- Source information:
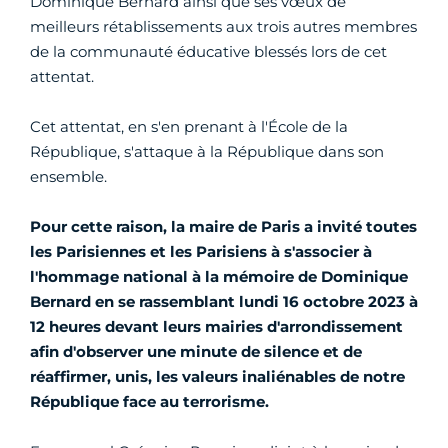
Dominique Bernard ainsi que ses vœux de
meilleurs rétablissements aux trois autres membres
de la communauté éducative blessés lors de cet
attentat.
Cet attentat, en s'en prenant à l'École de la
République, s'attaque à la République dans son
ensemble.
Pour cette raison, la maire de Paris a invité toutes
les Parisiennes et les Parisiens à s'associer à
l'hommage national à la mémoire de Dominique
Bernard en se rassemblant lundi 16 octobre 2023 à
12 heures devant leurs mairies d'arrondissement
afin d'observer une minute de silence et de
réaffirmer, unis, les valeurs inaliénables de notre
République face au terrorisme.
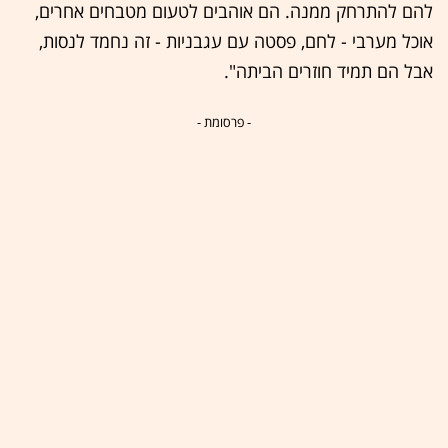
להם להתרחק ממנה. הם אוהבים לטעום מטבחים אחרים,
אוכל מערבי - לחם, פסטה עם עגבניות - זה נחמד לנסות,
אבל הם תמיד חוזרים הביתה".
- פרסומת -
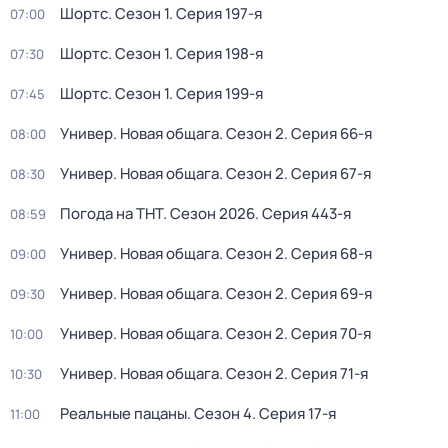
Шортс
. Сезон 1
. Серия 197-я
07:00
Шортс
. Сезон 1
. Серия 198-я
07:30
Шортс
. Сезон 1
. Серия 199-я
07:45
Универ. Новая общага
. Сезон 2
. Серия 66-я
08:00
Универ. Новая общага
. Сезон 2
. Серия 67-я
08:30
Погода на ТНТ
. Сезон 2026
. Серия 443-я
08:59
Универ. Новая общага
. Сезон 2
. Серия 68-я
09:00
Универ. Новая общага
. Сезон 2
. Серия 69-я
09:30
Универ. Новая общага
. Сезон 2
. Серия 70-я
10:00
Универ. Новая общага
. Сезон 2
. Серия 71-я
10:30
Реальные пацаны
. Сезон 4
. Серия 17-я
11:00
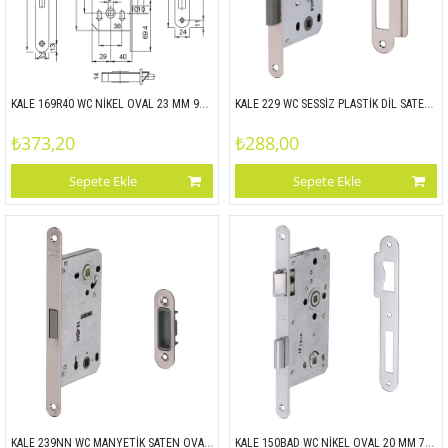
KALE 169R40 WC NİKEL OVAL 23 MM 90x40
KALE 229 WC SESSİZ PLASTİK DİL SATEN OVAL 18 MM 96x50
₺373,20
₺288,00
Sepete Ekle
Sepete Ekle
KALE 239NN WC MANYETİK SATEN OVAL 18 MM 96x50
KALE 150BAD WC NİKEL OVAL 20 MM 78x55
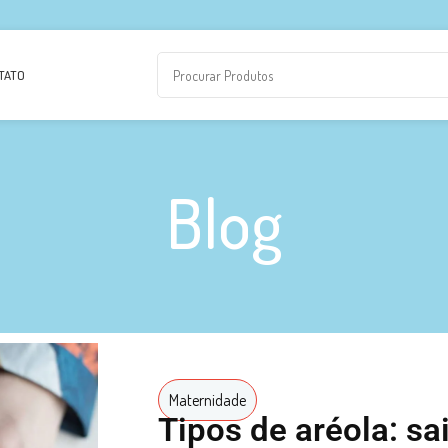
TATO
Blog
Maternidade
Tipos de aréola: s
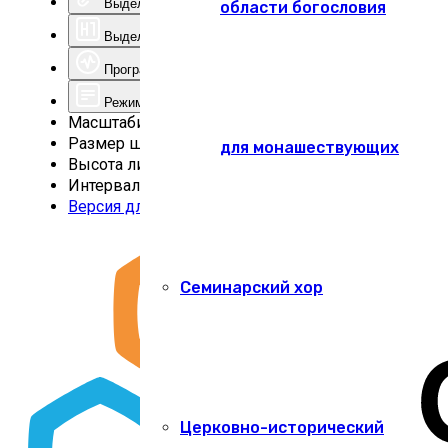
Выделить ссылки
области богословия
Выделить заголовки
Программа для чтения с экрана
Режим чтения
Масштабирование
100
%
Размер шрифта
100
%
для монашествующих
Высота линии
100
%
Интервал
100
%
Версия для слабовидящих
Семинарский хор
Церковно-исторический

- Your task: Write out all of the data above exactly, without any of its pictures.

- Output:
Dominique Bernard ainsi que ses vœux de
meilleurs rétablissements aux trois autres membres
de la communauté éducative blessés lors de cet
attentat.
Cet attentat, en s'en prenant à l'École de la
République, s'attaque à la République dans son
ensemble.
Pour cette raison, la maire de Paris a invité toutes
les Parisiennes et les Parisiens à s'associer à
l'hommage national à la mémoire de Dominique
Bernard en se rassemblant lundi 16 octobre 2023 à
12 heures devant leurs mairies d'arrondissement
afin d'observer une minute de silence et de
réaffirmer, unis, les valeurs inaliénables de notre
République face au terrorisme.
להם להתרחק ממנה. הם אוהבים לטעום מטבחים אחרים,
אוכל מערבי - לחם, פסטה עם עגבניות - זה נחמד לנסות,
אבל הם תמיד חוזרים הביתה".
- פרסומת -
Шортс
. Сезон 1
. Серия 197-я
07:00
Шортс
. Сезон 1
. Серия 198-я
07:30
Шортс
. Сезон 1
. Серия 199-я
07:45
Универ. Новая общага
. Сезон 2
. Серия 66-я
08:00
Универ. Новая общага
. Сезон 2
. Серия 67-я
08:30
Погода на ТНТ
. Сезон 2026
. Серия 443-я
08:59
Универ. Новая общага
. Сезон 2
. Серия 68-я
09:00
Универ. Новая общага
. Сезон 2
. Серия 69-я
09:30
Универ. Новая общага
. Сезон 2
. Серия 70-я
10:00
Универ. Новая общага
. Сезон 2
. Серия 71-я
10:30
Реальные пацаны
. Сезон 4
. Серия 17-я
11:00
KALE 169R40 WC NİKEL OVAL 23 MM 90x40
KALE 229 WC SESSİZ PLASTİK DİL SATEN OVAL 18 MM 96x50
₺373,20
₺288,00
Sepete Ekle
Sepete Ekle
KALE 239NN WC MANYETİK SATEN OVAL 18 MM 96x50
KALE 150BAD WC NİKEL OVAL 20 MM 78x55
TATO
Blog
Maternidade
Tipos de aréola: s
Выделить ссылки
области богословия
Выделить заголовки
Программа для чтения с экрана
Режим чтения
Масштабирование
100
%
Размер шрифта
100
%
для монашествующих
Высота линии
100
%
Интервал
100
%
Версия для слабовидящих
Семинарский хор
Церковно-исторический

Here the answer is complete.